In [None]:
s1 = "This is a sentence. This is a second sentence. This is the last Sentence."
s2 = "This is a sentence; This is a second sentence; This is the last sentence."

In [2]:
import spacy
nlp = spacy.load(name = 'en_core_web_sm')

In [3]:
doc1 = nlp(s1)

In [4]:
print(doc1)

This is a sentence. This is a second sentence. This is the last Sentence.


Doc.sents is a generator
It is important to note that doc.sents is a generator. That is, a Doc is not segmented until doc.sents is called. This means that, where you could print the second Doc token with print(doc[1]), you can't call the "second Doc sentence" with print(doc.sents[1]):

In [5]:
for sent in doc1.sents:
    print(sent.text)

This is a sentence.
This is a second sentence.
This is the last Sentence.


In [6]:
s3 = "This is a sentence. This is a second U.K. sentence. This is the last Sentence."

In [7]:
doc3 = nlp(s3)

In [8]:
for sent in doc3.sents:
    print(sent.text)

This is a sentence.
This is a second U.K. sentence.
This is the last Sentence.


In [9]:
doc2 = nlp(s2)
for sent in doc2.sents:
    print(sent.text)

This is a sentence; This is a second sentence; This is the last sentence.

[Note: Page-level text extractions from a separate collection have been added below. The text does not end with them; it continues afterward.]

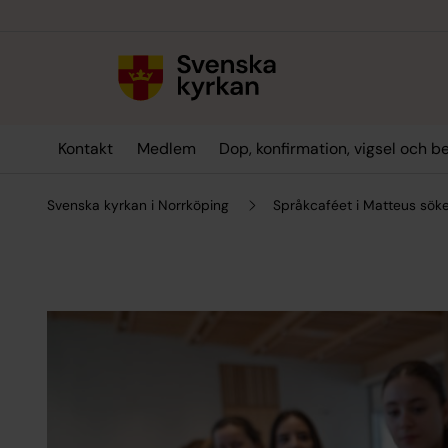
Till innehållet
Till undermeny
Kontakt
Medlem
Dop, konfirmation, vigsel och b
Svenska kyrkan i Norrköping
Språkcaféet i Matteus söke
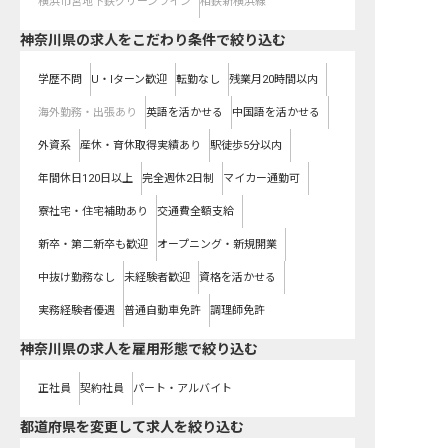
横浜市営地下鉄グリーンライン
相鉄新横浜線
神奈川県の求人をこだわり条件で絞り込む
学歴不問
U・Iターン歓迎
転勤なし
残業月20時間以内
海外勤務・出張あり
英語を活かせる
中国語を活かせる
外資系
産休・育休取得実績あり
駅徒歩5分以内
年間休日120日以上
完全週休2日制
マイカー通勤可
寮社宅・住宅補助あり
交通費全額支給
新卒・第二新卒も歓迎
オープニング・新規開業
中抜け勤務なし
未経験者歓迎
資格を活かせる
実務経験者優遇
普通自動車免許
調理師免許
神奈川県の求人を雇用形態で絞り込む
正社員
契約社員
パート・アルバイト
都道府県を変更して求人を絞り込む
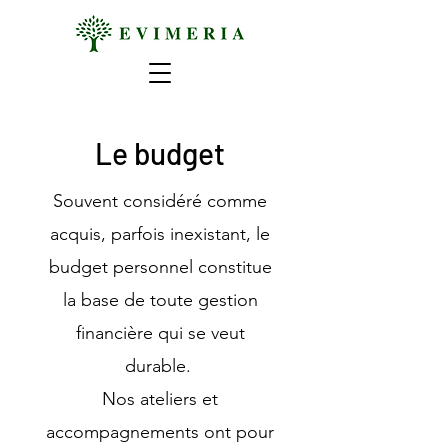
Le budget
Souvent considéré comme
acquis, parfois inexistant, le
budget personnel constitue
la base de toute gestion
financière qui se veut
durable.
Nos ateliers et
accompagnements ont pour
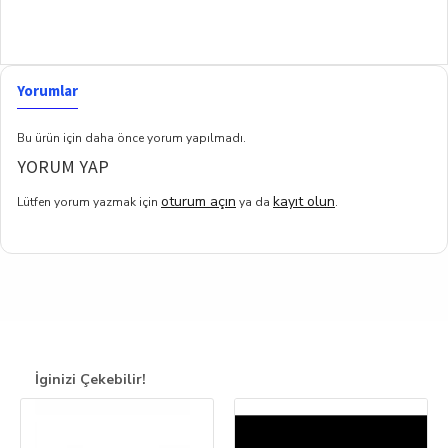
Yorumlar
Bu ürün için daha önce yorum yapılmadı.
YORUM YAP
oturum açın
kayıt olun
Lütfen yorum yazmak için
ya da
.
İginizi Çekebilir!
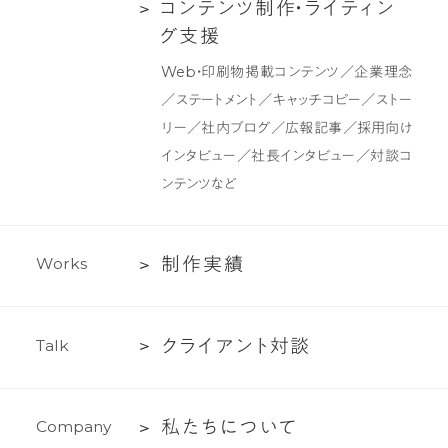
ク
コ
コ
ン
テ
ン
ツ
制
作
・
ラ
イ
テ
ィ
ン
デ
ン
グ
支
援
ザ
テ
Web・印刷物掲載コンテンツ／企業理念
イ
ン
／ステートメント／キャッチコピー／ストー
ン
ツ
リー／社内ブログ／広報記事／採用向け
制
インタビュー／社長インタビュー／対談コ
作・
ンテンツなど
ラ
イ
テ
制
制
作
実
績
W
o
r
k
s
ィ
作
ン
実
グ
ク
ク
ラ
イ
ア
ン
ト
対
談
T
a
l
k
績
支
ラ
援
イ
私
私
た
ち
に
つ
い
て
C
o
m
p
a
n
y
ア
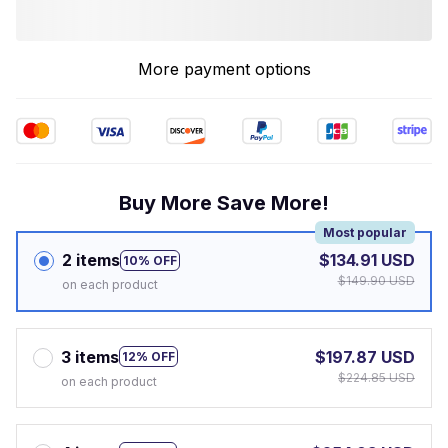
More payment options
Buy More Save More!
Most popular
2 items
$134.91 USD
10% OFF
$149.90 USD
on each product
3 items
$197.87 USD
12% OFF
$224.85 USD
on each product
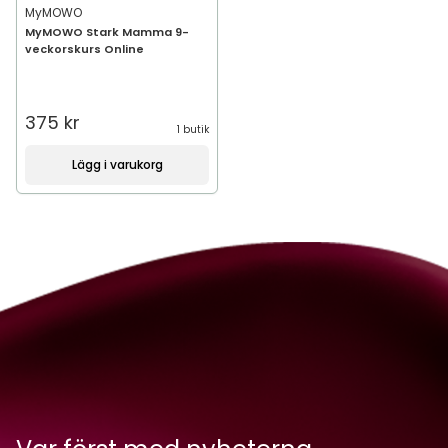
MyMOWO
MyMOWO Stark Mamma 9-
veckorskurs Online
375 kr
1 butik
Lägg i varukorg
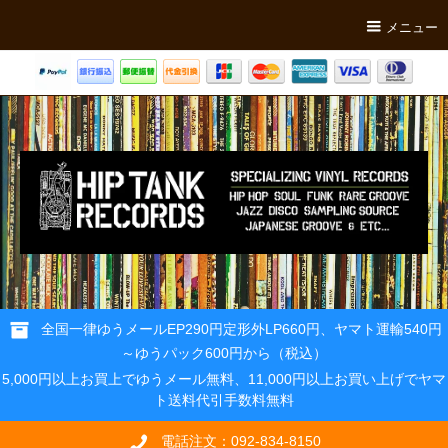
メニュー
全国一律ゆうメールEP290円定形外LP660円、ヤマト運輸540円
～ゆうパック600円から（税込）
5,000円以上お買上でゆうメール無料、11,000円以上お買い上げでヤマ
ト送料代引手数料無料
電話注文：092-834-8150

We can see spacy has failed to understand the seperate sentences 
due to presence of semi-colon.

In [10]:
#setting custom boundary, its almost similar to EXCEl column to text
#where we put some delimiters to split things but at a much complicated scale.

In [11]:
#this part is new in Spacy v3.0. The @Language.component decorator lets you turn a simple function into a pipeline component. 
#It takes at least one argument, the name of the component factory. You can use this name to add an instance of your component to the pipeline. 
#It can also be listed in your pipeline config, so you can save, load and train pipelines using your component.
from spacy.language import Language
@Language.component("set_custom_boundaries")
##
#setting our own function
def set_custom_boundaries(doc):
    for token in doc[:-1]:
        if token.text == ';':
            print(token.i)
            doc[token.i+1].is_sent_start = True
    return doc

#it defines that last sentence is ending with fullstop so we omit that by [:-1]
#then we print tokens and we tell that Next token i+1 is the start of a sentence.

In [12]:
#default nlp pipeline
nlp.pipe_names

['tok2vec', 'tagger', 'parser', 'ner', 'attribute_ruler', 'lemmatizer']

In [13]:
nlp.add_pipe("set_custom_boundaries", before = 'parser')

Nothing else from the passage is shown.